En faisant l’amour cette nuit-là avec Claude, Marie ne participa guère. L’époux avait abusé des vins et liqueurs, il en portait les relents sur lui. Son haleine aurait pu tuer des mouches à dix pas et Marie détestait cela. En temps ordinaire elle pouvait s’en accommoder surtout si elle-même s’était laissée aller à boire un peu plus que de raison mais ce soir, elle n’avait autant dire rien avalé dès qu’elle s’était aperçue que Holland ne prenait que de l’eau. Un besoin forcené de lui plaire en toutes choses s’était emparé d’elle. Au milieu du tintamarre du banquet ce détail les avait en quelque sorte isolés et s’ils n’avaient échangé que peu de paroles leurs yeux se parlaient un langage si enflammé que la jeune femme, parfois, se sentait rougir et détournait son regard. Mais alors il lui semblait sentir une brûlure sur sa gorge, sur ses épaules, comme si le lourd collier d’émeraudes et de diamants qui les couvrait en partie s’était changé en autant de minuscules charbons ardents. Jamais un homme ne lui avait fait comprendre aussi clairement qu’il la désirait. Et tandis qu’elle subissait distraitement l’assaut – rapide à vrai dire ! – de son mari, c’était à l’autre qu’elle pensait en une grisante anticipation. N’était-il pas chez elle pour la durée de son ambassade ? Des semaines, des mois peut-être ? Elle s’en promettait de longs enchantements : rien que la chaleur de ses lèvres sur sa main la faisait défaillir…

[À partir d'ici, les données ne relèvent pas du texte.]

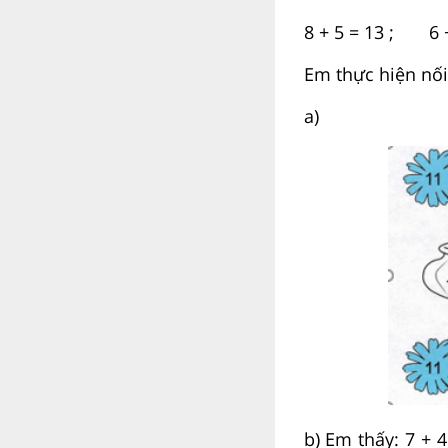
8 + 5 = 13 ; 6 +
Em thực hiện nối
a)
b) Em thấy: 7 + 4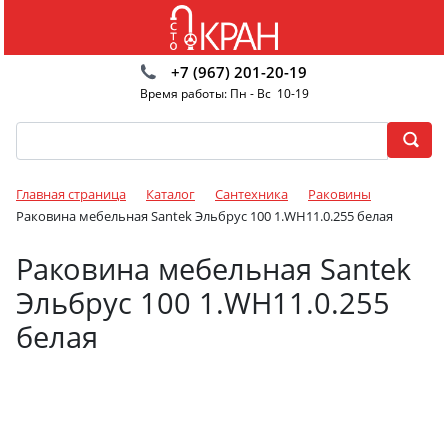
+7 (967) 201-20-19
Время работы: Пн - Вс 10-19
Главная страница
Каталог
Сантехника
Раковины
Раковина мебельная Santek Эльбрус 100 1.WH11.0.255 белая
Раковина мебельная Santek
Эльбрус 100 1.WH11.0.255
белая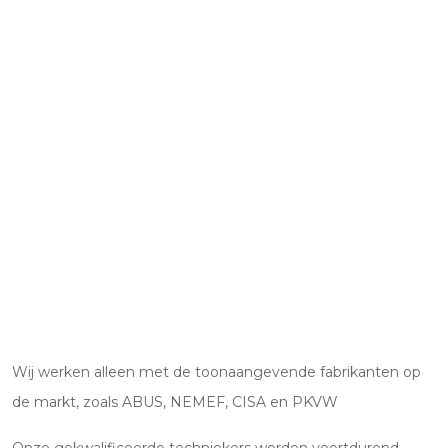
Wij werken alleen met de toonaangevende fabrikanten op
de markt, zoals ABUS, NEMEF, CISA en PKVW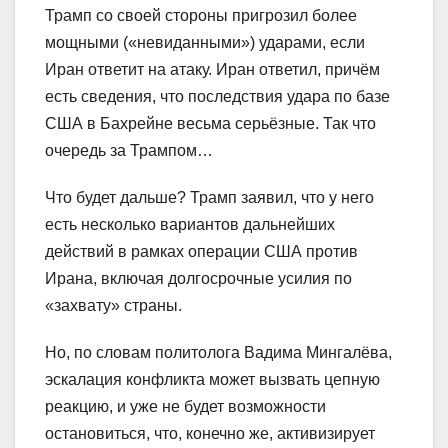
Трамп со своей стороны пригрозил более
мощными («невиданными») ударами, если
Иран ответит на атаку. Иран ответил, причём
есть сведения, что последствия удара по базе
США в Бахрейне весьма серьёзные. Так что
очередь за Трампом…
Что будет дальше? Трамп заявил, что у него
есть несколько вариантов дальнейших
действий в рамках операции США против
Ирана, включая долгосрочные усилия по
«захвату» страны.
Но, по словам политолога Вадима Мингалёва,
эскалация конфликта может вызвать цепную
реакцию, и уже не будет возможности
остановиться, что, конечно же, активизирует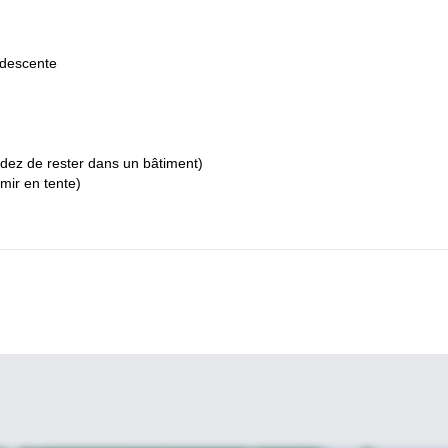
 descente
idez de rester dans un bâtiment)
mir en tente)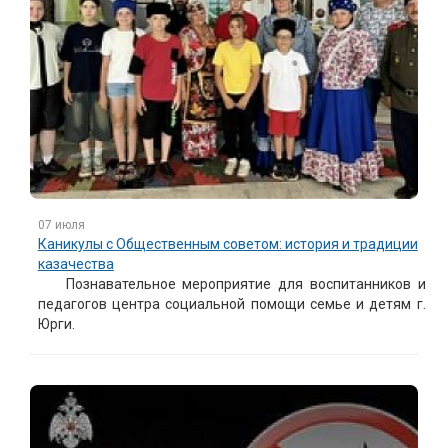
07 июля
Каникулы с Общественным советом: история и традиции
казачества
Познавательное мероприятие для воспитанников и
педагогов центра социальной помощи семье и детям г.
Юрги.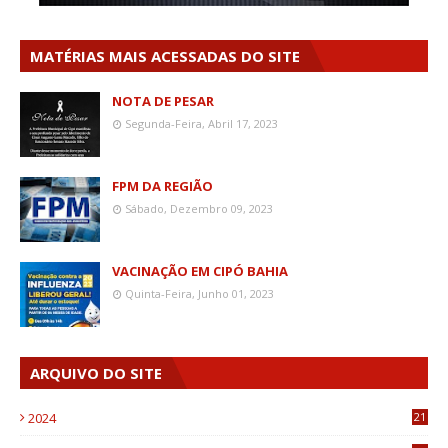
MATÉRIAS MAIS ACESSADAS DO SITE
NOTA DE PESAR
Segunda-Feira, Abril 17, 2023
FPM DA REGIÃO
Sábado, Dezembro 09, 2023
VACINAÇÃO EM CIPÓ BAHIA
Quinta-Feira, Junho 01, 2023
ARQUIVO DO SITE
2024
21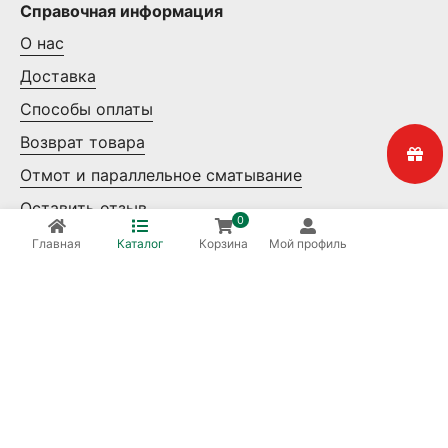
Справочная информация
О нас
Доставка
Способы оплаты
Возврат товара
Отмот и параллельное сматывание
Оставить отзыв
0
Контакты
Главная
Каталог
Корзина
Мой профиль
Мелкий опт
Крупный опт
Ваша безопасность
8 (800) 550-14-65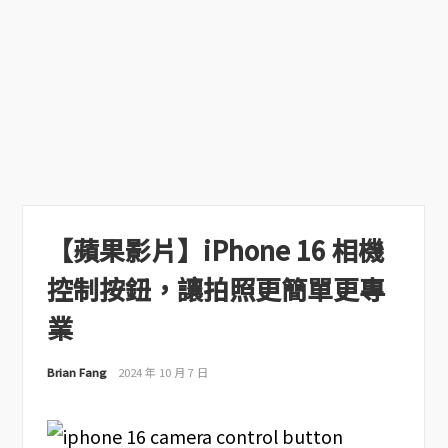
【蘋果影片】iPhone 16 相機
控制按鈕，讓拍照更簡單更專
業
Brian Fang
2024 年 10 月 7 日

Le lendemain cependant elle le vit peu. Chevreuse, complètement dégrisé –, il avait cette qualité que l’ivresse chez lui était sans suite ! – conduisait ses invités chez le Roi d’abord, puis chez la Reine-mère, enfin chez la Reine où Mme de Chevreuse attendait modestement parmi les autres dames. Elle fut heureuse de constater que Holland la cherchait souvent des yeux. Le soir il y eut concert et collation dans une ambiance des plus agréable. Le jour suivant les ambassadeurs furent admis en présence de celle dont ils espéraient faire la fiancée du prince Charles et ils s’en déclarèrent séduits. Très jeune – elle avait à peine quatorze ans –, Henriette-Marie était menue, gardant encore des fragilités d’enfance mais elle était fine, gracieuse, vraiment charmante et les deux Anglais convinrent qu’elle n’aurait aucune peine à faire oublier l’Infante. Le lendemain on chassa en forêt de Rouvres ; il y eut réception dans l’appartement de la Reine-mère avec chanteurs et violons comme c’était la règle chez cette passionnée de musique ; enfin, les distractions officielles ayant pris fin, les visiteurs furent remis à leurs hôtes chargés de les occuper pendant les loisirs entre les discussions qui allaient s’ouvrir avec les représentants du Roi en général et en particulier le cardinal de Richelieu. Et ce ne serait pas une mince affaire. La princesse Henriette-Marie était catholique elle aussi, un peu moins que l’Espagnole peut-être puisque fille d’un homme qui avait beaucoup jonglé avec les religions, mais catholique tout de même, fille d’une femme qui n’entendait pas la plaisanterie à ce sujet.